THE GASTRIC METHODS.-The reasons in favor of full and intelligent respiration are numerous and easily understood. Chyle is the last result of fundamental digestion. But, in itself, chyle has no power to promote growth, give strength, or repair the waste of the body. It is the successor of chyme. Chyme is manufactured from the food in the first departments of digestion. It is a pulpy mass, impregnated or charged with electricity of the vitallic kind. When it passes downwards into the second stomach, or duodenum, the pancreatic fluid and the bile at once combine with it, adding a positive element, by which chyme is transformed into a milk-white liquid (the chyle) which, with the residuum, flows steadily into and through all the small intestines.

What next? The numerous mesenteric glands, with the lacteal vessels, commence their work of forming incipient eggs from the chylic fluid. The unchylified portion (the residuum)

meantime passes onward into the larger and lower bowels, and is thence rejected with the broken-down blood globules in the shape of bile and relative excretions. This material is wholly excrementitious. Now the thoracic "duct," so called, attracts the chyle from the lacteal passages and mesenteric glands, and pours it into a vein, which, from behind the collar-bone, discharges its contents into the positive side of the heart. Here the chyle is mixed with the negative portion of the blood. This venous blood is no more nutrient than the chyle; neither can give strength and repair waste, unless cleansed and electrified.

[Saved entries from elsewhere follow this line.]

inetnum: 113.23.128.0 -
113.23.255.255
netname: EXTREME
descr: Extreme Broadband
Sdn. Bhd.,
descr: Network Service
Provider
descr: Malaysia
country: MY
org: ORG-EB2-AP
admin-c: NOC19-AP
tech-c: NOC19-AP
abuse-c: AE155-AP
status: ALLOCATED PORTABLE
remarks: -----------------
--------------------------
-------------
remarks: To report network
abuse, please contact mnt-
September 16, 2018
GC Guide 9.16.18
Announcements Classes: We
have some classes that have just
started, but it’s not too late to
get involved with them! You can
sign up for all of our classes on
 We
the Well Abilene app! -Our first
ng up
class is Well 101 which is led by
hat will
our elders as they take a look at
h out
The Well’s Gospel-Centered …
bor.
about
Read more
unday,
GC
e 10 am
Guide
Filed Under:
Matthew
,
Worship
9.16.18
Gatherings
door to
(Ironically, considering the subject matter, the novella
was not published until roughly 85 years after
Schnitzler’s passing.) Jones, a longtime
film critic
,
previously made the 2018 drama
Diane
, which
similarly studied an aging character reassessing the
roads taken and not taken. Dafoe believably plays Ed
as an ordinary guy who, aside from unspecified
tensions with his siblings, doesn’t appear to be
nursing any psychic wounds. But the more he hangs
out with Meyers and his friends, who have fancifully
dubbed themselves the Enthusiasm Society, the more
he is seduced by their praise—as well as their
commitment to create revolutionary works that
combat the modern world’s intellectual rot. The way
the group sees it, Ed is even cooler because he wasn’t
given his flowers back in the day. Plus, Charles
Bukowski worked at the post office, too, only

THE PURIFYING ORDEAL.-How is this accomplished? By means of the pure air of space! Yes, when heaven's divine breath enters the air-chambers, the chyle is converted at once into nutritious blood adapted to the multifarious necessities of the arterial system, and the cold venous blood is at the same moment unloaded of its death-burdens, in the form of carbonic gas and useless water. Carbon is the principal element of decay and death; yet it is essential to life, and a good conductor of electricity. This carbon is seen in the dark color of the blood. It must be disengaged and repelled from the body, or disease will ensue. The vegetable world wants the carbonic element. Death and life in the same organism!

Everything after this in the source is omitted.